**Instructions to follow**
For each entry, restate it word for word while omitting any image it holds.

**Stored entries**
=-=-=

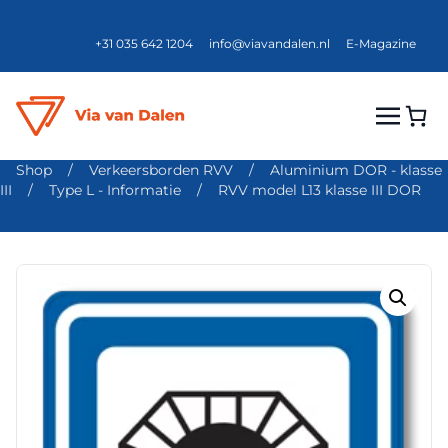
+31 035 642 1204
info@viavandalen.nl
E-Magazine
Shop
/
Verkeersborden RVV
/
Aluminium DOR - klasse
III
/
Type L - Informatie
/
RVV model L13 klasse III DOR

=-=-=

**Reply to the task**
+31 035 642 1204
info@viavandalen.nl
E-Magazine
Shop
/
Verkeersborden RVV
/
Aluminium DOR - klasse
III
/
Type L - Informatie
/
RVV model L13 klasse III DOR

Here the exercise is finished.